INGRID
Ingrid a 34 ans et quand nous la rencontrons, ça fait déjà 6 mois qu’elle est à la rue. Après avoir perdu en quelques jours son logement, une place de stagiaire rémunérée à Tournai et des perspectives d’emploi en cuisine, elle a décidé de revenir à Mons, sa ville natale.
Elle passe par des squats, des centres de nuit, dort là où elle peut. Quand nous la rencontrons, elle campe avec son compagnon à la périphérie de Mons sur un terrain alloué par la Ville avec d’autres SDF, quelque peu livrés à eux-mêmes.
Elle nous fait le récit sans fard d’un quotidien dans la rue.

Ça, c’est au camp, c’est la vue que j’ai tous les matins en me levant. Depuis la tente dans laquelle on a passé quatre mois. C’est là-dedans qu’on vit à deux. C’était très propre au début et maintenant c’est complètement en bordel !
On a amassé des choses et des choses. Donc, c’est une petite tente, il y a un petit auvent, dans lequel on met nos affaires. Mais c’est en train de pourrir, c’est un peu la catastrophe. On est en train de faire une cabane juste de l’autre côté pour avoir un truc en dur
et surtout pour avoir un truc chaud pour l’hiver. Parce que là, c’est une tente d’été, elle commence à prendre l’eau. Donc, le matin, ce n’est pas toujours agréable quand on se réveille avec les couvertures complètement humides.
Et puis surtout, on sent que le froid arrive...


Ça, c’est une vue d’ensemble du Centre de jour [pour sans-abris] qui est à 15 minutes à pied du terrain. On voit Claude, celui qui travaille tout le temps, les Restos du cœur, l’Escale, le magasin de seconde main de l’autre côté, les douches...
Avant de découvrir l’Escale, je ne savais pas du tout que ça existait. C’est quelqu’un que j’ai rencontré sur la place de Mons, quand j’étais complètement paumée, qui m’a amené jusque-là, parce que sinon, je ne savais pas du tout comment j’allais faire, ni où j’allais, ni rien du tout.
On m’a aussi conseillé d’aller à l’abri de nuit, mais c’était un peu hard. J’ai fait une nuit là, et je me suis dit : « plus jamais ».
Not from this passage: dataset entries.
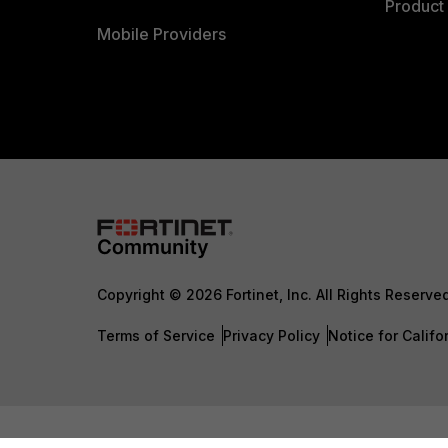
Product 
Mobile Providers
Copyright © 2026 Fortinet, Inc. All Rights Reserve
Terms of Service
Privacy Policy
Notice for Califo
C’est L’Escale. Derrière, il y a une petite boutique de vêtements de seconde main, vraiment pas cher, dans laquelle on peut trouver des trucs pour femmes qui coûtent rien et qui sont très corrects. C’est là que j’ai refait ma garde-robe quand je suis arrivée à Mons.
Parce que je n’avais quasi rien en arrivant. Avec 4 euros on a un jeans, avec 3,50 euros on a une paire de baskets. C’est quand même vachement pratique quand on n’a plus grand-chose, qu’on est à la rue et qu’on débute.
En plus, la dame qui tient ça est super sympathique, c’est une belle petite découverte. Je crois que même quand je serai installée, j’irai là-bas de temps en temps.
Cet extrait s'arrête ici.